■ What you will do
Within the listing, how many lines hold the word "クリニック"? Give the number by itself.

++++++++++

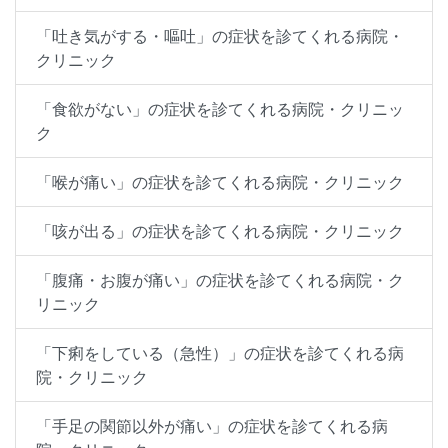
「吐き気がする・嘔吐」の症状を診てくれる病院・
クリニック
「食欲がない」の症状を診てくれる病院・クリニッ
ク
「喉が痛い」の症状を診てくれる病院・クリニック
「咳が出る」の症状を診てくれる病院・クリニック
「腹痛・お腹が痛い」の症状を診てくれる病院・ク
リニック
「下痢をしている（急性）」の症状を診てくれる病
院・クリニック
「手足の関節以外が痛い」の症状を診てくれる病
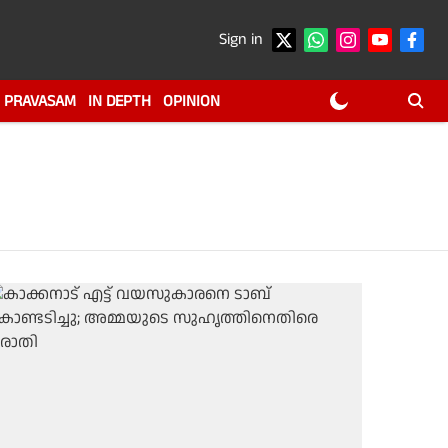
Sign in
PRAVASAM
IN DEPTH
OPINION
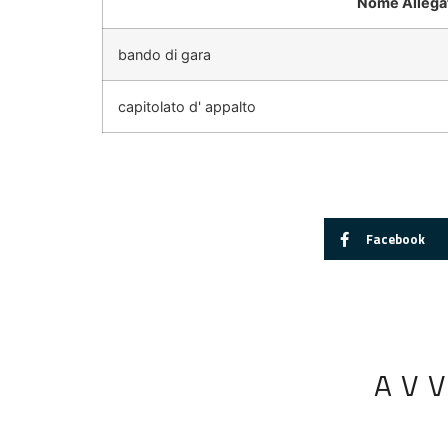
Nome Allega
bando di gara
capitolato d' appalto
Facebook
AV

++++++++++

■ Output
4